— Exercise —
From the data below, return the exact lines starting at the line containing "Вы можете выслать заявку по электронной почте" and ending at the line containing "kepemilikan sahamnya saat", both included, and nothing else.

— Data —
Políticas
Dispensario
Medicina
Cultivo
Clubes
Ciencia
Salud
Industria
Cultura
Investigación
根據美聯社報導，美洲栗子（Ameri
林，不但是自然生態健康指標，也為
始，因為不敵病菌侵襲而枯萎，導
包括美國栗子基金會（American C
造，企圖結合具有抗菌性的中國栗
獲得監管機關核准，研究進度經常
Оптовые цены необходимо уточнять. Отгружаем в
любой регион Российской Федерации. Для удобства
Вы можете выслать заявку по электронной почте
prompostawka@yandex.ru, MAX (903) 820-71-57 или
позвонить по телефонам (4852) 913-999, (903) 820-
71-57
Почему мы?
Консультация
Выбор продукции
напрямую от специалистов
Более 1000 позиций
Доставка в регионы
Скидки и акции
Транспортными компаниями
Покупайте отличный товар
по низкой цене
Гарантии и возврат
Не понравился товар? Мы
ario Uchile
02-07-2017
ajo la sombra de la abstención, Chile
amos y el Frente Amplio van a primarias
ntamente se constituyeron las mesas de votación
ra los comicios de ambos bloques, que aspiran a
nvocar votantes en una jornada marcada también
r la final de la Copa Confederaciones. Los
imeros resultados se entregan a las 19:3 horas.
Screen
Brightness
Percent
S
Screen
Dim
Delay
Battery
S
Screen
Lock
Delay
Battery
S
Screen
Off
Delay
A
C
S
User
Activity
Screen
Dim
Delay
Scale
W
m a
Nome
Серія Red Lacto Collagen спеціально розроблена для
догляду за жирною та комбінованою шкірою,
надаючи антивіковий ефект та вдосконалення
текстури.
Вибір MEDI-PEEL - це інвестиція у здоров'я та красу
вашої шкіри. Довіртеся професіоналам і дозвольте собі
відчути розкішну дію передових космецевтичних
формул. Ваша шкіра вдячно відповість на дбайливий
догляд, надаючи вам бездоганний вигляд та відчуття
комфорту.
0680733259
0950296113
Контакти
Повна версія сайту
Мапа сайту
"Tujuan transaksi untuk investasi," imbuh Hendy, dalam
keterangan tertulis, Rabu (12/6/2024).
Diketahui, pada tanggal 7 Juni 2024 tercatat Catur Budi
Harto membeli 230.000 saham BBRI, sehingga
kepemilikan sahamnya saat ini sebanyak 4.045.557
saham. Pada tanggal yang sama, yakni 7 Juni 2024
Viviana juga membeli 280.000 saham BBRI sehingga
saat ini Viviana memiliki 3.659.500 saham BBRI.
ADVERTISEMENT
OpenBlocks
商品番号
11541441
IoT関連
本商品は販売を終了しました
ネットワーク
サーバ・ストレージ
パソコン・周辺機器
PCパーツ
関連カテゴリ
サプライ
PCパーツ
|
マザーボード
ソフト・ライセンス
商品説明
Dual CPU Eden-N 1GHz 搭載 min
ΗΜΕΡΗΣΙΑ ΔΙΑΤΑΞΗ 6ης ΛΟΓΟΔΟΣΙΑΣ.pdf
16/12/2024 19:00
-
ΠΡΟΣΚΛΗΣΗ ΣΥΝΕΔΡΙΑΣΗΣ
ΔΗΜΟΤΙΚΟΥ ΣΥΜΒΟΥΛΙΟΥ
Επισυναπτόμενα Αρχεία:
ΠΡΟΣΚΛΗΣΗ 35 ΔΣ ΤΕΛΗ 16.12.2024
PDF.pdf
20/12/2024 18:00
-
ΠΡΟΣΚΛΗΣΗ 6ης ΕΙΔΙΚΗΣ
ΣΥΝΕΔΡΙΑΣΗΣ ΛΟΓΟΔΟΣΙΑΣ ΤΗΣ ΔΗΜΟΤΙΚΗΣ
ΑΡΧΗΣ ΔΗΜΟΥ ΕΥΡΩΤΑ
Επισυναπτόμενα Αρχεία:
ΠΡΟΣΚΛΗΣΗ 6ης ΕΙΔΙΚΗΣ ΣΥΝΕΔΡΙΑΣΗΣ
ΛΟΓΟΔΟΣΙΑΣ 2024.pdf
==
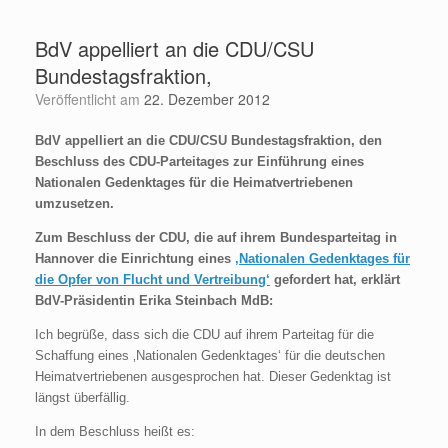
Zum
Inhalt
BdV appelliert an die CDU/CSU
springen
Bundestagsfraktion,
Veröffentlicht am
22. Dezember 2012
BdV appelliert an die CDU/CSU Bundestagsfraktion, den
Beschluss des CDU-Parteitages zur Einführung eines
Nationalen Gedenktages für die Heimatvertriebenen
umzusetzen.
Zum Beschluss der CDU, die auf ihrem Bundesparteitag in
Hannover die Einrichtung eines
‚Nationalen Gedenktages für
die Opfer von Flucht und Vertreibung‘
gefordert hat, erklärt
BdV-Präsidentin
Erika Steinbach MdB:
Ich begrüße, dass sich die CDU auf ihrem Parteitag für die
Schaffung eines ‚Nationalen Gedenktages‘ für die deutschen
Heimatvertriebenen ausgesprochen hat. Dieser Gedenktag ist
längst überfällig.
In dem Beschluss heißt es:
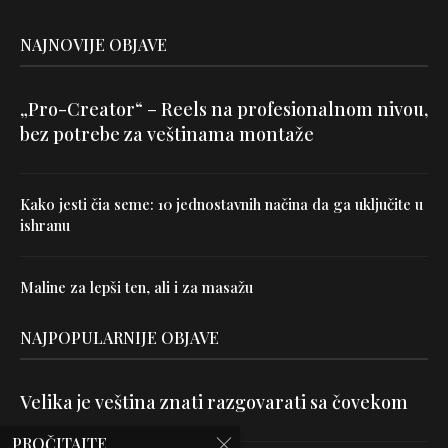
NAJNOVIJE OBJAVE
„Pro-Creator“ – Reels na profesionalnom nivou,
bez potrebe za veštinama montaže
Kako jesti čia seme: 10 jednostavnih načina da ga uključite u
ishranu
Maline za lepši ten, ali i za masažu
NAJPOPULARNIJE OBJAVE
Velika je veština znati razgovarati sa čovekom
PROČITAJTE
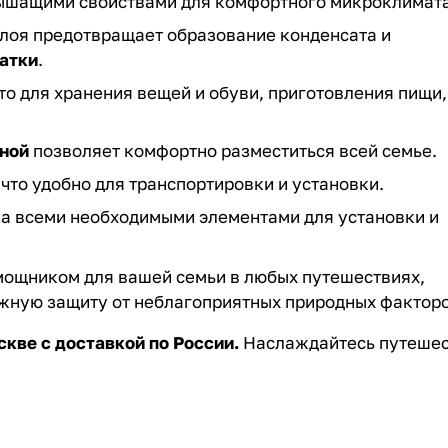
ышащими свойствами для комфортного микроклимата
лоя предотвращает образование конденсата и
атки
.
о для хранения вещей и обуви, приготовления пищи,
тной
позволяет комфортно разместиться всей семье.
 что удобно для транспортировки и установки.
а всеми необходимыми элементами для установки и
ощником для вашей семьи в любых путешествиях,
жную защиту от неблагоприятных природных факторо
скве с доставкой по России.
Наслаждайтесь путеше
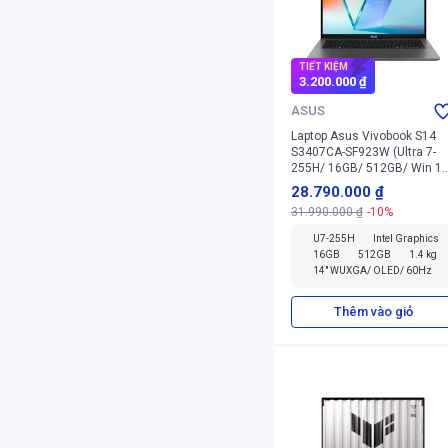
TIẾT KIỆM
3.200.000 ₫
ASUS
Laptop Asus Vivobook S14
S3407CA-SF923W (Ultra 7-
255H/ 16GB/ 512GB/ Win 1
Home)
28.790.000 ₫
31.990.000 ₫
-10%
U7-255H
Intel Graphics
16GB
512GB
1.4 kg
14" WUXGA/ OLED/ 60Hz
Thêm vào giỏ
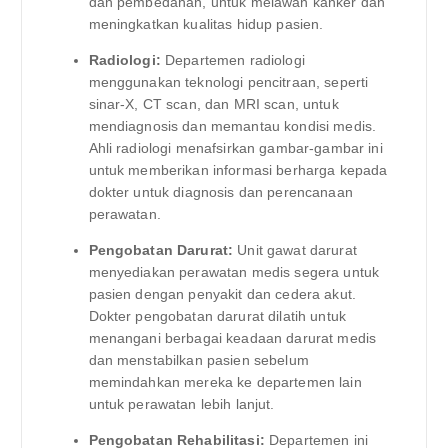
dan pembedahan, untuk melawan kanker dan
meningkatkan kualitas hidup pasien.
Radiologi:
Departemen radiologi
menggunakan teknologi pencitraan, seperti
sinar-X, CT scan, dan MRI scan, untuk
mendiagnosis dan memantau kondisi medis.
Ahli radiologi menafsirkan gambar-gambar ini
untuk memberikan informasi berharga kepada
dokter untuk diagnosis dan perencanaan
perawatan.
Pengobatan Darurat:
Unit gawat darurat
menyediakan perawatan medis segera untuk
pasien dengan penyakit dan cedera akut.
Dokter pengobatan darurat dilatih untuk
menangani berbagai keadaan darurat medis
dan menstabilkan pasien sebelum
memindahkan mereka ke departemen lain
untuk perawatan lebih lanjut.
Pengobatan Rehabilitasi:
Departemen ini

— Output of the task —
Вы можете выслать заявку по электронной почте
prompostawka@yandex.ru, MAX (903) 820-71-57 или
позвонить по телефонам (4852) 913-999, (903) 820-
71-57
Почему мы?
Консультация
Выбор продукции
напрямую от специалистов
Более 1000 позиций
Доставка в регионы
Скидки и акции
Транспортными компаниями
Покупайте отличный товар
по низкой цене
Гарантии и возврат
Не понравился товар? Мы
ario Uchile
02-07-2017
ajo la sombra de la abstención, Chile
amos y el Frente Amplio van a primarias
ntamente se constituyeron las mesas de votación
ra los comicios de ambos bloques, que aspiran a
nvocar votantes en una jornada marcada también
r la final de la Copa Confederaciones. Los
imeros resultados se entregan a las 19:3 horas.
Screen
Brightness
Percent
S
Screen
Dim
Delay
Battery
S
Screen
Lock
Delay
Battery
S
Screen
Off
Delay
A
C
S
User
Activity
Screen
Dim
Delay
Scale
W
m a
Nome
Серія Red Lacto Collagen спеціально розроблена для
догляду за жирною та комбінованою шкірою,
надаючи антивіковий ефект та вдосконалення
текстури.
Вибір MEDI-PEEL - це інвестиція у здоров'я та красу
вашої шкіри. Довіртеся професіоналам і дозвольте собі
відчути розкішну дію передових космецевтичних
формул. Ваша шкіра вдячно відповість на дбайливий
догляд, надаючи вам бездоганний вигляд та відчуття
комфорту.
0680733259
0950296113
Контакти
Повна версія сайту
Мапа сайту
"Tujuan transaksi untuk investasi," imbuh Hendy, dalam
keterangan tertulis, Rabu (12/6/2024).
Diketahui, pada tanggal 7 Juni 2024 tercatat Catur Budi
Harto membeli 230.000 saham BBRI, sehingga
kepemilikan sahamnya saat ini sebanyak 4.045.557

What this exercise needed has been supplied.